Polycrisis is not the only neologism used to characterize the intersecting global crises of the present. Similar terms have also gained prominence:
Systemic Risk: perhaps the concept most closely related to polycrisis is systemic risk, which has gained increasing currency over the last two decades. The most commonly cited definition comes from the banking sector, where George G. Kaufman and Kenneth E. Scott (2003, p. 371) characterize systemic risk as “the risk or probability of breakdowns in an entire system, as opposed to breakdowns in individual parts of components, [as] evidenced by co-movements (correlations) among most or all parts.” Conventional understandings of risk focus on the likelihood and harms of discrete events, such as a car accident, fire, terrorist attack, or bankruptcy. Systemic risk concerns the possibility that a failure in one part of a system will trigger a series of events throughout the system that disable it. As systemic risk expert Ortwin Renn (2016, p. 29) asserts, “it is the totality of the threat, the probability that the entire system can collapse, that distinguishes systemic risk from other types of risk.” In contrast to conventional notions of risk, systemic risks are interconnected and thus hard to isolate; they often involve unpredictable “fat-tail” events that buck previous trends, lack precedent, and defy quantification; and they feature complex, multivariate, and non-linear forms of causation.
The Cascade Institute’s technical paper “What is a Global Polycrisis? And How is it Different from a Systemic Risk?” provides a more detailed comparison of the two concepts. Where systemic risk involves the potential for harms, polycrisis concerns the realization of these potentials into actual chains of events in the world. Where systemic risks may spill from a system of origin into adjacent systems, polycrisis, by definition, involves cascading effects among multiple systems.

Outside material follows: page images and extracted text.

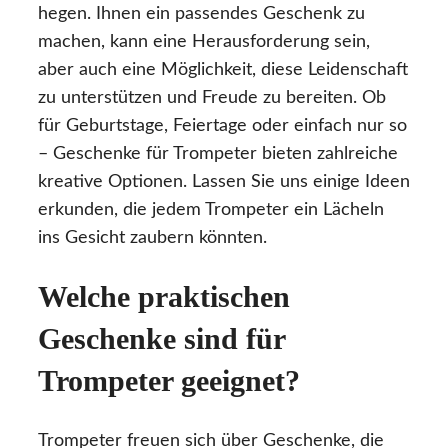
hegen. Ihnen ein passendes Geschenk zu
machen, kann eine Herausforderung sein,
aber auch eine Möglichkeit, diese Leidenschaft
zu unterstützen und Freude zu bereiten. Ob
für Geburtstage, Feiertage oder einfach nur so
– Geschenke für Trompeter bieten zahlreiche
kreative Optionen. Lassen Sie uns einige Ideen
erkunden, die jedem Trompeter ein Lächeln
ins Gesicht zaubern könnten.
Welche praktischen
Geschenke sind für
Trompeter geeignet?
Trompeter freuen sich über Geschenke, die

And where the systemic risk literature highlights the complexity of systemic risks, polycrisis analysis focuses on the complexity of the systems that generates risk and crises.
Perfect Storm: Leaders, commentators, and policymakers often refer to the simultaneity of global crises as a “perfect storm”. United Nations Secretary-General António Guterres, for example, declared at the 2023 WEF meeting that “Our world is plagued by a perfect storm on a number of fronts” including economic malaise, the pandemic, geopolitical conflict, and climate change. Others (e.g., Homer-Dixon and Rockström 2022) fear that the metaphor suggests the simultaneity is just a coincidence—pure bad luck—in ways that obscure the causal connections between crises that help explain their co-occurrence. Historian Niall Ferguson notes that, at a superficial level, it’s “no more than a very nasty coincidence that the latest wave of the pandemic should happen at the same time as so many extreme weather events and a wave of social and political unrest. On closer inspection, however, we can see that there are connections between these disasters – and that they are in fact parts of interlocking trends.”
Permacrisis: The term permacrisis was one of Collins Dictionary’s 2022 words of the year, defined as “an extended period of instability and insecurity.” The Dictionary chose the term to highlight the “ongoing crises the UK and the world have faced and continue to face, including political instability, the war in Ukraine, climate change, and the cost-of-living crisis.” If a crisis constitutes an acute break from normalcy, then the term permacrisis is somewhat oxymoronic. Nonetheless, it captures the ongoing stream of problems afflicting many parts of the world, what Mosharraf Zaidi refers to in Pakistan as “Our ‘Permacrisis’ of ‘Polycrisis’”.
Megathreats: Columbia University Professor and economic commentator Nouriel Roubini defines megathreats as “severe problems that could cause vast damage and misery and cannot be solved quickly or easily (p. 4). He argues that we “are facing [ten] megathreats unlike anything we have faced before… [and] they overlap and reinforce one another” (p.5). They are:
Each of these megathreats, Roubini writes, “hampers our ability to address the others. A single threat sounds distressing. Ten megathreats happening at once is far, far worse” (p. 6).
Meta-crisis: Many argue that the socio-cultural, political, and economic structures of our societies have failed and are no longer viable. For some, these failings are manifestations of an overarching ‘meta-crisis’ of a socio-cultural and even spiritual nature: our inability to understand our current situation and our consequent inability to transform it. As Jonathan Rowson suggests, that meta-crisis manifests in the absence of a common ‘we’ identity, the lack of a shared vision, widespread disenchantment, and a dearth of public sense-making and dialogue. “There is a broader crisis of civilisational purpose that appears to necessitate political and economic transformation, and there are deeper socio-emotional, educational, epistemic and spiritual features of our predicament that manifest as many flavours of meta-crisis.” The Centre for Humane Technology argues, additionally, that technology compounds the meta-crisis: “Technology that makes us more distracted, divided, and confused reduces our ability to react wisely. And technology that gives us god-like powers increases the need to act wisely.”